A long shot? Possibly. But the current Great Debate on education, convened by the Scottish Executive in March and running into the academic desert of next month, is intended to move thinking on to a longer-term and more optimistic plane than is normal for Scots. The problem is that it has lacked focus, and appears to have lacked much response despite all the advertising spend. A three-line whip has reportedly gone out to schools, especially in Labour-run council authorities, to make sure they come up with something. One who went to the resulting school meeting reported that it was merely one hobby- horse being aired, followed by another unrelated one, without much to join up the prejudices.
Although most debates start with a proposition, such as "this house believes that Scottish schools could do better", that's about as far as the Great Debate on Scottish education has gone. The proposition is uncontentious. Adverts have told us that our views count. But what has been less clear is which views are being sought. And for what?
With the debate running another month, as schools power down for the summer holidays, the Executive fears the lack of focus will lead to a lack of focused answers. The opportunity supposedly opened up by the new investment and flexibility following the McCrone staffroom pay and conditions deal may come to little if there is no direction about where to take schooling next. Children and schools minister Cathy Jamieson, catapulted into the job seven months ago, has been unhelpfully shy about pitching her own ideas. The most she has said is that she is interested by the idea of some pupils who want a longer and more flexible school day.

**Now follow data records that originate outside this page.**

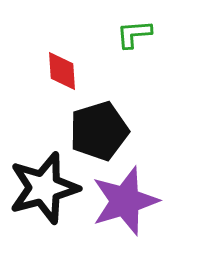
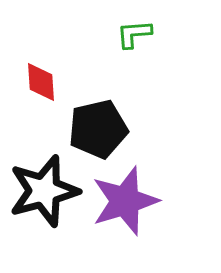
red diamond: moved 21 px left, 11 px down
black pentagon: moved 1 px left, 2 px up; rotated 4 degrees clockwise
black star: moved 3 px down
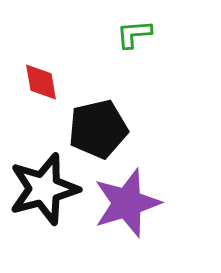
red diamond: rotated 6 degrees counterclockwise
black star: moved 2 px up
purple star: moved 2 px right, 2 px down
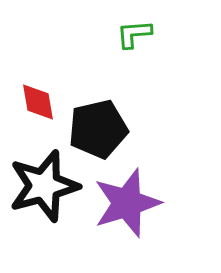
red diamond: moved 3 px left, 20 px down
black star: moved 3 px up
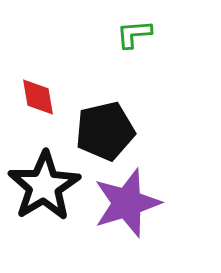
red diamond: moved 5 px up
black pentagon: moved 7 px right, 2 px down
black star: rotated 16 degrees counterclockwise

Perhaps the underlying problem is that we are unused to, or suspicious of, politicians admitting they don't know the answers and wanting to hear what real people think. The past three-plus years of devolution have led to what is being called "consultation fatigue", with the usual suspects from business, unions, pressure groups and the voluntary sector exhausted from the raft of ideas to which they are expected to respond. The Executive knows it is overdoing it, and acknowledges the criticism that the public feedback doesn't seem to make much difference anyway. This is the new approach to open-ended, blue-skies, ideas gathering.
The less charitable explanation from opposition politicians, such as the SNP's Mike Russell, is that Jamieson's debate is an admission that Labour and its Liberal Democrat coalition have run out of ideas, and this is a taxpayer-funded exercise in gathering the best of the public's thoughts for use in next year's manifestos. Not so, says LibDem Nicol Stephen, as Russell will be one of the MSPs on the education, culture and sport committee who will get to see all the responses - therefore allowing him to plunder the ideas bank for the SNP as well.
All are agreed that the one thing for which they can be grateful in this debate is that Scotland starts from a better position than England, where a sense of crisis, nurtured by politicians and vested interests over the past decade or so, has led to crisis measures. Scotland's strength is that its school system is built on a strong public consensus backing comprehensive schooling and the importance of schooling as the way to ensure opportunity for all - a notion pre- dating the New Labour rhetoric on the subject by more than four centuries.
One of the strong themes running through the debate so far is a desire to get away from a purely academic and economic notion of education's benefits, with fears that pupils are on a treadmill of training for assessments rather than learning skills of inquiry and broadening their interests.